Ce lo conferma Étienne Klein, un fisico, non un semplice divulgatore, che illustra in termini accessibili le idee del suo illustre collega seguendo i luoghi da lui via via abitati (Le pays qu’habitait Albert Einstein era il titolo originale): “Fin da adolescente – racconta in apertura – ho sempre avuto bisogno di averlo intorno. Sulle pareti della mia stanza avevo appeso due sue foto. Su una era giovane (…); sull’altra – quella che la maggior parte di noi ha in mente – era vecchio, patito, mal vestito, aveva i capelli lunghi e occhi infinitamente tristi.” La tristezza di chi ha molto compreso dell’universo e delle relazioni fra spazio e tempo che lo attraversano e tuttavia sente che molto ancora gli sfugge? Anche peggio, stando a David Bodanis (questo sì, divulgatore scientifico): il vecchio Einstein è un isolato. Il suo rifiuto di misurarsi con le nuove teorie della meccanica  quantistica l’ha ridotto ai margini della comunità scientifica internazionale.

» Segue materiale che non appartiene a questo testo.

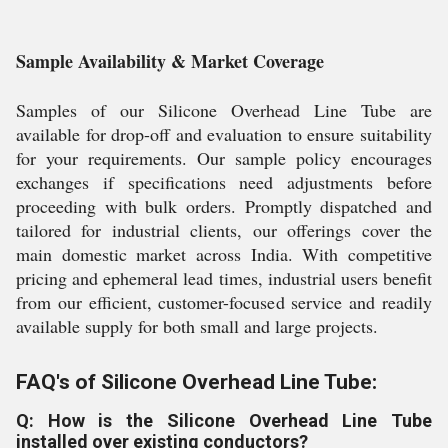
Sample Availability & Market Coverage
Samples of our Silicone Overhead Line Tube are
available for drop-off and evaluation to ensure suitability
for your requirements. Our sample policy encourages
exchanges if specifications need adjustments before
proceeding with bulk orders. Promptly dispatched and
tailored for industrial clients, our offerings cover the
main domestic market across India. With competitive
pricing and ephemeral lead times, industrial users benefit
from our efficient, customer-focused service and readily
available supply for both small and large projects.
FAQ's of Silicone Overhead Line Tube:
Q: How is the Silicone Overhead Line Tube
installed over existing conductors?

Tutt’altro il personaggio che incontriamo nel romanzo di Marie Benedict, del tutto aderente all’immagine affascinante cui siamo affezionati, all’inizio, ma poi, mano a mano che le pagine scorrono, sempre più compromessa da un desiderio di notorietà e da un narcisismo che la incrinano fino a renderla del tutto inattendibile. Artefice di questa drastica ridefinizione del profilo del’intelligente per antonomasia è la moglie, Mileva Maric, voce narrante di una storia drammatica della serie “dietro ogni grande uomo c’è una grande donna”. Dietro per l’appunto: pare che il professore, quando la coppia era in pubblico, gradisse che lei gli camminasse a qualche passo di distanza. Ma c’è ben di peggio, e non è neanche l’indifferenza che come padre dimostra nei confronti dei figli (contraddizioni dei grandi, si potrebbe pensare: vedi Rousseau…). Quel che grida vendetta è che il famoso articolo del 1905, quello che per la prima volta abbozza la teoria della relatività, non sarebbe farina del suo sacco, o lo sarebbe solo marginalmente. La vera autrice – stando al romanzo – è Mileva, anche lei scienziata, dotata, a differenza del marito, di un vero talento matematico, ma costretta a rinunciare allo studio e alla carriera proprio per assecondare quella di lui e crescere i loro figli. 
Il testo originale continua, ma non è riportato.